Burt, at the phone, smiled and glanced up at Merlini’s business slogan tacked on the walclass="underline" Nothing Is Impossible. Then, listening, he scowled and after a moment spoke into the phone. “Yes. He was here, but he may have gone. Just a minute. I’ll see. Who’s calling?” He put a hand over the mouthpiece, hesitated a fraction of a second, and then turned to me slowly. “It’s for you. The theater. But — before you take it — Merlini said you were to bring this, too.”
From beneath the counter near the cash register he brought out a shiny black object and slid it toward me across the counter.
It was a .32 automatic.
“And be careful,” he added. “It’s loaded.”
I blinked at it and then at Burt. “Dammit, I can’t—”
Burt cut me off. “Miss Verrill,” he said slyly. “Haunted houses are lots more dangerous than circuses. Lions and tigers aren’t in it.”
I hesitated and was lost.
Burt spoke into the phone again, one eye on me. “Mr. Harte’s gone. I tried to catch him at the elevators but just missed him. … No, he didn’t say. … Yes. I’ll tell him if he should come back.”

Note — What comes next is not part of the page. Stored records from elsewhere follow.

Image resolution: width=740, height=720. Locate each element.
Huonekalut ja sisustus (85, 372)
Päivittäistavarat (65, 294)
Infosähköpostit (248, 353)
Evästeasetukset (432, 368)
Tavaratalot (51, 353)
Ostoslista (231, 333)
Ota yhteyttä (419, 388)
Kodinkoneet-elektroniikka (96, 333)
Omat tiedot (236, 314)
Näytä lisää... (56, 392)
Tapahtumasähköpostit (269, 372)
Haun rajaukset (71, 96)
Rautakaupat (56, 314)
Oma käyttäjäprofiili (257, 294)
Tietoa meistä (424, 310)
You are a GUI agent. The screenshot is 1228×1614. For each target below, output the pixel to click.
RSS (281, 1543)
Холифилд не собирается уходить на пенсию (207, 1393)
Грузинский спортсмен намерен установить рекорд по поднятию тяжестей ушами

I put the gun in my pocket.
Chapter Two:
TREASURE TROVE
I tried hard to pump more information from Burt, but he insisted he had told me all he knew. “Merlini,” he said, “likes to spring his own surprises, you know that.”

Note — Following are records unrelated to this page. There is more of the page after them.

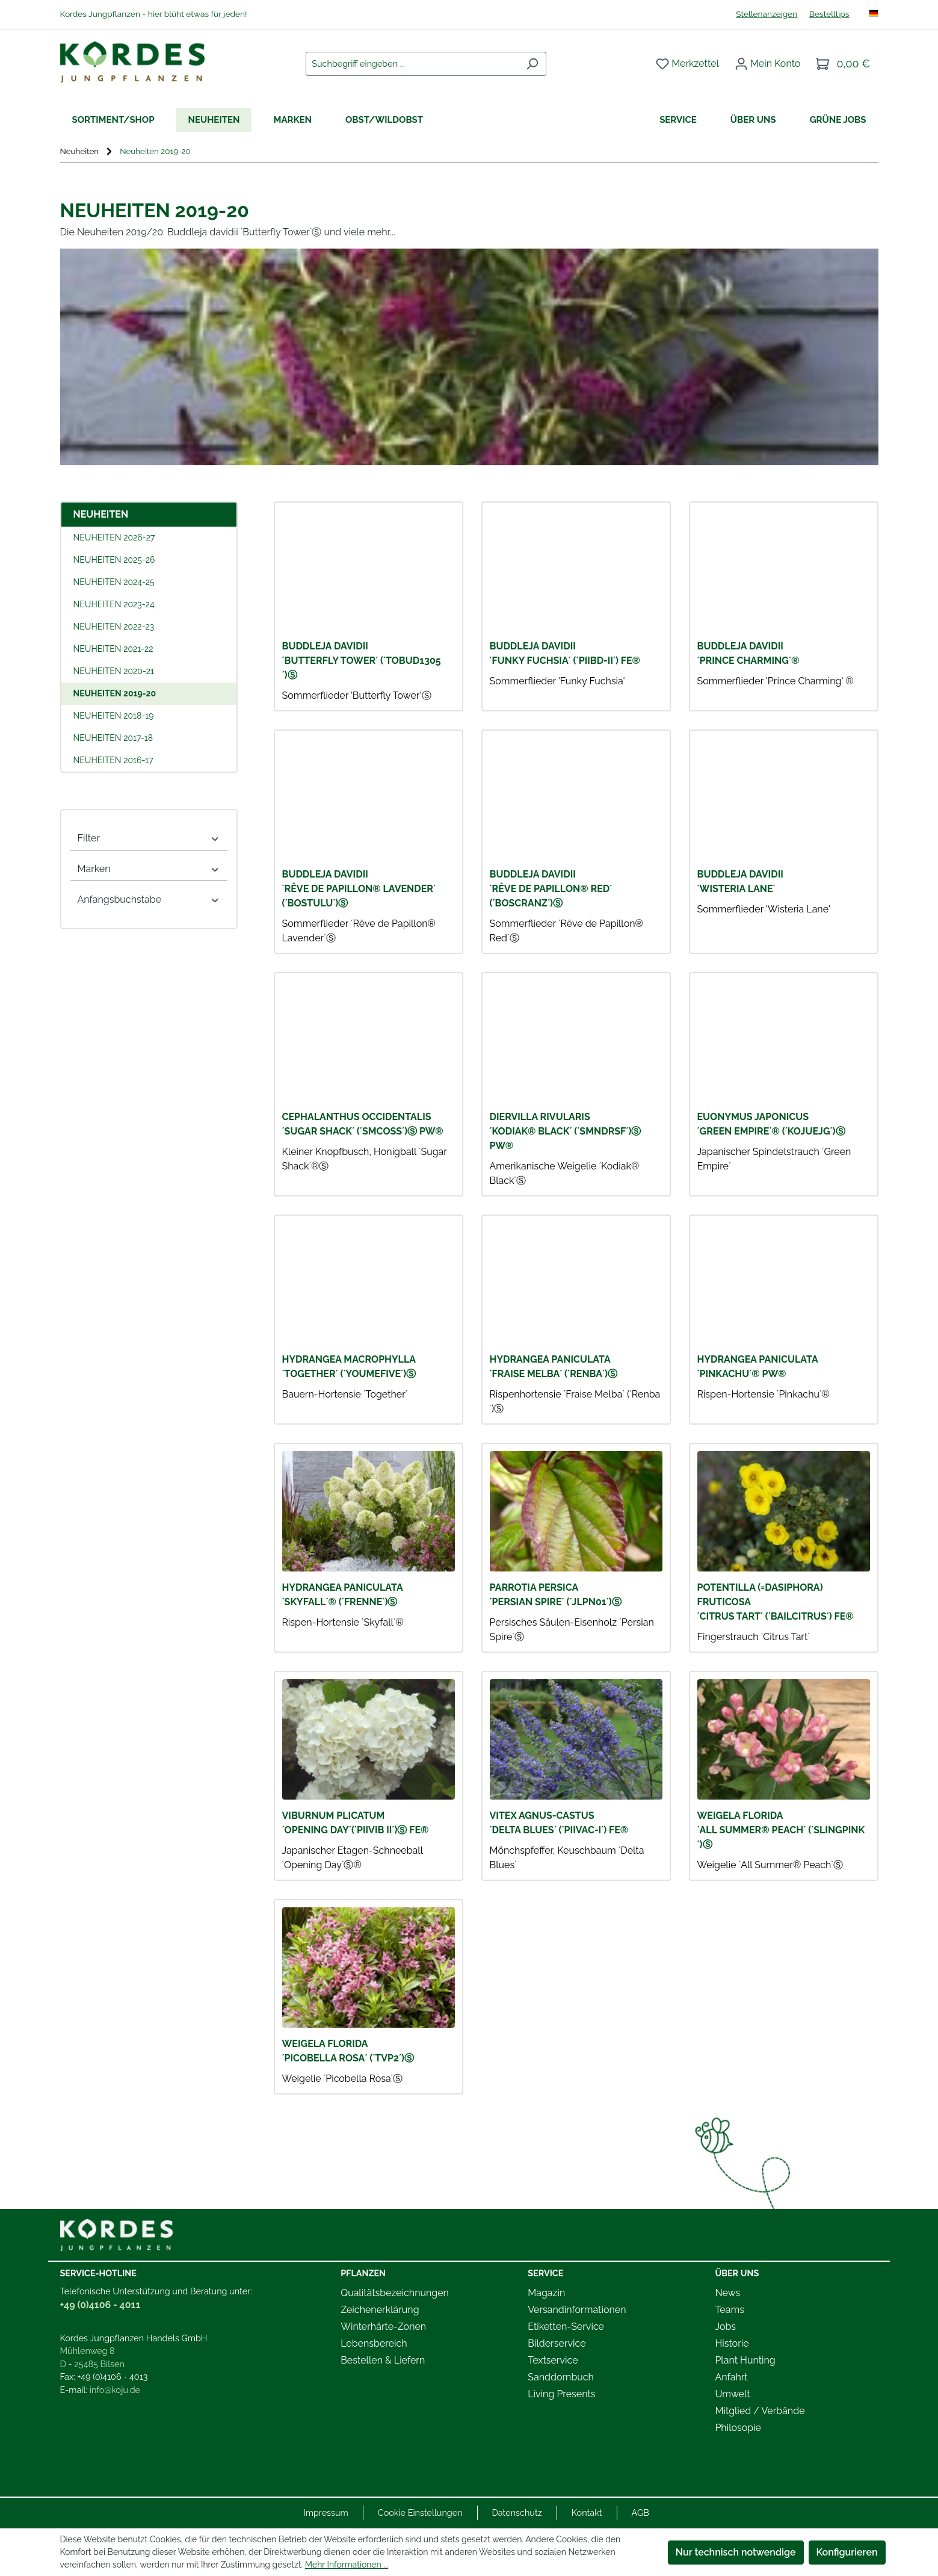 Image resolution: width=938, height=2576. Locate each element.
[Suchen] (532, 64)
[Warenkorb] (843, 64)
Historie (731, 2343)
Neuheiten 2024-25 (114, 582)
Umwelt (732, 2394)
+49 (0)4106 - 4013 (113, 2376)
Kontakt (587, 2512)
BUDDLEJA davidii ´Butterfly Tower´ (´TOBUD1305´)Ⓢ (361, 660)
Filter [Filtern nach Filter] (149, 838)
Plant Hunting (745, 2360)
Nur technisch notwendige (736, 2552)
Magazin (546, 2293)
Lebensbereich (374, 2343)
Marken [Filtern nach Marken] (149, 869)
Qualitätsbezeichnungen (395, 2293)
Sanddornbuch (561, 2377)
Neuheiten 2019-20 (114, 693)
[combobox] (412, 64)
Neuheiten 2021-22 (113, 649)
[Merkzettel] (687, 64)
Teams (729, 2309)
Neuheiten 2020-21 (114, 671)
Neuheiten (101, 514)
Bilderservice (556, 2343)
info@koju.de (115, 2390)
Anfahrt (731, 2377)
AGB (640, 2512)
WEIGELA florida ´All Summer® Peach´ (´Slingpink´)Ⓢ (781, 1830)
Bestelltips (829, 14)
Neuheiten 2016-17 (113, 760)
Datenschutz (517, 2512)
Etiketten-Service (566, 2326)
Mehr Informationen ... (346, 2564)
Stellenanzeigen (766, 14)
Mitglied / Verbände (759, 2411)
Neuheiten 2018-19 (113, 715)
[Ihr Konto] (768, 64)
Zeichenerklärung (380, 2309)
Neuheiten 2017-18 (113, 738)
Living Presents (561, 2394)
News (727, 2293)
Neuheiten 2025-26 (114, 560)
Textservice (553, 2360)
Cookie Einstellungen (420, 2512)
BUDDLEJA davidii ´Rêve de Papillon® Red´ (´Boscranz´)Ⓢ (551, 888)
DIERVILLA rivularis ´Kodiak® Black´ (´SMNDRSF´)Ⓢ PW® (565, 1131)
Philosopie (738, 2427)
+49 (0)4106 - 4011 (100, 2305)
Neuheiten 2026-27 (114, 537)
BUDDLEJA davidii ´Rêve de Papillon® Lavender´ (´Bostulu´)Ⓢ (359, 888)
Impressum (325, 2512)
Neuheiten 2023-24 (114, 604)
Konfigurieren (847, 2552)
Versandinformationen (577, 2309)
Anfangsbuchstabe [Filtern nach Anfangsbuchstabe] (149, 899)
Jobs (725, 2326)
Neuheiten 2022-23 (114, 626)
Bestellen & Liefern (383, 2360)
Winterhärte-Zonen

He had me there; so I gave up. Besides the whole affair had rather the flavor of my favorite shocker plot, the one that begins when the mysterious, shapely, heavily veiled damsel slips the Rajah’s rubies or maybe the Coast Defense plans into the hero’s hand, whispers throatily, “Tonight. The password is Caviar”—and promptly vanishes. In such cases it doesn’t do to know too much at the start; it might spoil the story.
I stopped at a photographic supply store on 42nd Street and got a roll of Infra-D film and the filter Burt had specified. These two uncanny examples of modern black magic make possible the paradox of photography in complete darkness. The filter absorbs all the visible light, allowing only that from the invisible infra-red band of the spectrum to pass through. The film, sensitized for that special purpose, registers this “black light” that the human eye cannot see.
I wondered if Merlini expected to meet an infra-red ghost.
When I reached my apartment on East 40th Street, I tested out my flash gun, loaded the film into my Contax, and added them, with a roll or two of Super XX and some ordinary No. 2 flash bulbs, to the contents of the suitcase. I found that Merlini’s other contributions consisted of flashlights, lampblack, a ball of twine, thumbtacks — ghost-laying equipment evidently — a quart of Scotch, soda siphon, a nested set of cups, and a box lunch. It looked as if he intended to make a night of it, and I realized that a few hours of shut-eye would be a smart opening gambit on my part.
The phone rang as I was undressing and continued to do so for nearly five minutes. When it had stopped, I removed the receiver from the hook and got into bed. There were only four hours until nine o’clock, instead of the 14 I needed. I made the most of them.